ASSIGNED TASK —
Nothing below is to be printed except the lines between the line holding "kristallklare Wasser zu" and the line holding "überlassen nichts dem Zufall. Akribisch haben", inclusive, each exactly as it appears.

--------

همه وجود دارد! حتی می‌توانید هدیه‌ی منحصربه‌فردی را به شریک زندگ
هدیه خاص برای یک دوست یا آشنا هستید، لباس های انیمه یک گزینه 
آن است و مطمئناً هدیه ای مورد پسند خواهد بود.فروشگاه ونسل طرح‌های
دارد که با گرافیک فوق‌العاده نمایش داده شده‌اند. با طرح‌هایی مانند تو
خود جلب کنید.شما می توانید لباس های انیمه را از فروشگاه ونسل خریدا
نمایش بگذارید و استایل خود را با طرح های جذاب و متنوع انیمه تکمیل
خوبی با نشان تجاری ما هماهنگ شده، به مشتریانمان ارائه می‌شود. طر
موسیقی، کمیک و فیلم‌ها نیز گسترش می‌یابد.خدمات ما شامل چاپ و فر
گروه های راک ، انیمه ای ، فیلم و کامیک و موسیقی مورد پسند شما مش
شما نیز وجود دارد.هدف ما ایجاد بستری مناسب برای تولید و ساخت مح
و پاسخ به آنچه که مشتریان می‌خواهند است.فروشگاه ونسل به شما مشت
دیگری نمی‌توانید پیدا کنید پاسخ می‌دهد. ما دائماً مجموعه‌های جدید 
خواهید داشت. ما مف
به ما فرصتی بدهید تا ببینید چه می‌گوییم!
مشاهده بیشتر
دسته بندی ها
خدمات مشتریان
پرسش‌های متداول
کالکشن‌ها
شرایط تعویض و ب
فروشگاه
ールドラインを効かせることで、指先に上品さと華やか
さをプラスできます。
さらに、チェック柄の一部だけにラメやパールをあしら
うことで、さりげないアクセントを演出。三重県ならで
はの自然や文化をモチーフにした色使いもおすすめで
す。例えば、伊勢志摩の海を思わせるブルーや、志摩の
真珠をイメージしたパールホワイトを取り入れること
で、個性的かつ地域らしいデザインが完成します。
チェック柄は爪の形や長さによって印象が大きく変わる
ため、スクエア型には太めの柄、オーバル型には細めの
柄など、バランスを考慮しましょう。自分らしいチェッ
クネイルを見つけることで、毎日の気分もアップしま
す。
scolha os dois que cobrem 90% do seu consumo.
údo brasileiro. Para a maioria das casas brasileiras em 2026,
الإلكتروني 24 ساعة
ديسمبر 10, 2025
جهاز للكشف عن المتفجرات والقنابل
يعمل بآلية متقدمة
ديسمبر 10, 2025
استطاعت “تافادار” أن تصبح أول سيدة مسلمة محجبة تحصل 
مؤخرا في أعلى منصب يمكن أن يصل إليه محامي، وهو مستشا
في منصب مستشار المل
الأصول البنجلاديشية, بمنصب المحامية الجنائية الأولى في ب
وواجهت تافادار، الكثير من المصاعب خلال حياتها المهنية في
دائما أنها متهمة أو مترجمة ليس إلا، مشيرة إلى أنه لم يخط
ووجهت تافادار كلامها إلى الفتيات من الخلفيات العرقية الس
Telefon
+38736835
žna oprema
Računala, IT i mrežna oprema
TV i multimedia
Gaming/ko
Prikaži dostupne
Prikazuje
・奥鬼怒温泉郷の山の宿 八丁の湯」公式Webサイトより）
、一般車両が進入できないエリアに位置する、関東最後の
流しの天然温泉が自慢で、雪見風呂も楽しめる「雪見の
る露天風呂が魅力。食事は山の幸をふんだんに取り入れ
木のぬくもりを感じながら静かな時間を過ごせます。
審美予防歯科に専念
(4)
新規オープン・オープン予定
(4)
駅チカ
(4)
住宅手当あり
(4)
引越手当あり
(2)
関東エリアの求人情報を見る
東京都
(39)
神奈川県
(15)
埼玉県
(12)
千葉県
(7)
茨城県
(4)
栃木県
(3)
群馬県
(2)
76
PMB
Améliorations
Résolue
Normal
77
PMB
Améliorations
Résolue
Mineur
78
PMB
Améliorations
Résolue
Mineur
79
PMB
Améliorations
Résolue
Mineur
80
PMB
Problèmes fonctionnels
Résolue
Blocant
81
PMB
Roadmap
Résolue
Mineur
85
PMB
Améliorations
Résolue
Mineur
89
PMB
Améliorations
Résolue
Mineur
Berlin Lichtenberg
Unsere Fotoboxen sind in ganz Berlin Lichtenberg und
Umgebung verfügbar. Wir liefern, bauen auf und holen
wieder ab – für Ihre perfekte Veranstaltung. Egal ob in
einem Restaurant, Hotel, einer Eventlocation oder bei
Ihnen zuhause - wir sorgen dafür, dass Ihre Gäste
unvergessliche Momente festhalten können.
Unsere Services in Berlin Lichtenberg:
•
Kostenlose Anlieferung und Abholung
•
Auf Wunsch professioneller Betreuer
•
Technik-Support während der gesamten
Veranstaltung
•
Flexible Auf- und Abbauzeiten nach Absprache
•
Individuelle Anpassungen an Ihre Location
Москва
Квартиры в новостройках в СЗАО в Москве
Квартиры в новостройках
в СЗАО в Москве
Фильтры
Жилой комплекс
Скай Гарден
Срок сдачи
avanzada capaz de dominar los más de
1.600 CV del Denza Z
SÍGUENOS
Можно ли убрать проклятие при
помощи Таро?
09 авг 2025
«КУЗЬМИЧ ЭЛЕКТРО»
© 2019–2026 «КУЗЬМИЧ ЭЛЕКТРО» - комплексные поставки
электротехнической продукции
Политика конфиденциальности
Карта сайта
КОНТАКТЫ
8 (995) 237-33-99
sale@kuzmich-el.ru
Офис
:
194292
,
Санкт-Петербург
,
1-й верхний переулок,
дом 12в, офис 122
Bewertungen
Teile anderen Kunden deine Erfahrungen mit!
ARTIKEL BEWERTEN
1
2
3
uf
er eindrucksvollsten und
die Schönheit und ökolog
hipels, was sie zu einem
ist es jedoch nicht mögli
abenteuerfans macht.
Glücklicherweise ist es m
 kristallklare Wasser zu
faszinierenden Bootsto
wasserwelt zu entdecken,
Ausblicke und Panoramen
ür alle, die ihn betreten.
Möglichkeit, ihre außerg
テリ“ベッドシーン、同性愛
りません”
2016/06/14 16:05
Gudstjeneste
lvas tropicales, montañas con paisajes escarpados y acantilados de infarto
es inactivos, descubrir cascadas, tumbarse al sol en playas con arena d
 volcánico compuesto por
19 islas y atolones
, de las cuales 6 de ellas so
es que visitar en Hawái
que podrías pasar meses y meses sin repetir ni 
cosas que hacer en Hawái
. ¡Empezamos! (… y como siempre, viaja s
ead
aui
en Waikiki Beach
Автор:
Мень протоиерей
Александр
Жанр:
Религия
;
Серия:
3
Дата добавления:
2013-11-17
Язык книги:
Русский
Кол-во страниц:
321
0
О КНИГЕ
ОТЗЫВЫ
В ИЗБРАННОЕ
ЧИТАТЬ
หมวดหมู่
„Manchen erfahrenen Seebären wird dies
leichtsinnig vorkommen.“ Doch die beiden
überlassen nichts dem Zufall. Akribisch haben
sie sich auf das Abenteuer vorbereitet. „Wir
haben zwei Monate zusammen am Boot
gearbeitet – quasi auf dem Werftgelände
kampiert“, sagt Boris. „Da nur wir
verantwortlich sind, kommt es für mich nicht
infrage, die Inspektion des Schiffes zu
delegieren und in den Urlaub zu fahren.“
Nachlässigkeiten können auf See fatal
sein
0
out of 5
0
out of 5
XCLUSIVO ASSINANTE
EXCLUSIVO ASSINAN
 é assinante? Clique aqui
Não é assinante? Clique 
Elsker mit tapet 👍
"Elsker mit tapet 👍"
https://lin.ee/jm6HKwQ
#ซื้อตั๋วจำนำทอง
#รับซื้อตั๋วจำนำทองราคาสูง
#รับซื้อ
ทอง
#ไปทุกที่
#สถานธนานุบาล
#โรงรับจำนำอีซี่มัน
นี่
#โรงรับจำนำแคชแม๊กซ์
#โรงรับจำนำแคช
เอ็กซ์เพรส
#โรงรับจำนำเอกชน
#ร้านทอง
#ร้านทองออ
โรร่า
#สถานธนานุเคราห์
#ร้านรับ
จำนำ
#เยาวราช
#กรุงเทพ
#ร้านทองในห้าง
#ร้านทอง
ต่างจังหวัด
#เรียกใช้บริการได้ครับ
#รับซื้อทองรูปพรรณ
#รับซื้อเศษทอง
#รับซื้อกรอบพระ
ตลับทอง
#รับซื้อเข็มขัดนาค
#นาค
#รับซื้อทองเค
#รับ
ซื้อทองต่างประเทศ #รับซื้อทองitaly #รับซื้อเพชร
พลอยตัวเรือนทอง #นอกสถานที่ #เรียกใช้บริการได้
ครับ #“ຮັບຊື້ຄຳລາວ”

--------

RESULT —
 kristallklare Wasser zu
faszinierenden Bootsto
wasserwelt zu entdecken,
Ausblicke und Panoramen
ür alle, die ihn betreten.
Möglichkeit, ihre außerg
テリ“ベッドシーン、同性愛
りません”
2016/06/14 16:05
Gudstjeneste
lvas tropicales, montañas con paisajes escarpados y acantilados de infarto
es inactivos, descubrir cascadas, tumbarse al sol en playas con arena d
 volcánico compuesto por
19 islas y atolones
, de las cuales 6 de ellas so
es que visitar en Hawái
que podrías pasar meses y meses sin repetir ni 
cosas que hacer en Hawái
. ¡Empezamos! (… y como siempre, viaja s
ead
aui
en Waikiki Beach
Автор:
Мень протоиерей
Александр
Жанр:
Религия
;
Серия:
3
Дата добавления:
2013-11-17
Язык книги:
Русский
Кол-во страниц:
321
0
О КНИГЕ
ОТЗЫВЫ
В ИЗБРАННОЕ
ЧИТАТЬ
หมวดหมู่
„Manchen erfahrenen Seebären wird dies
leichtsinnig vorkommen.“ Doch die beiden
überlassen nichts dem Zufall. Akribisch haben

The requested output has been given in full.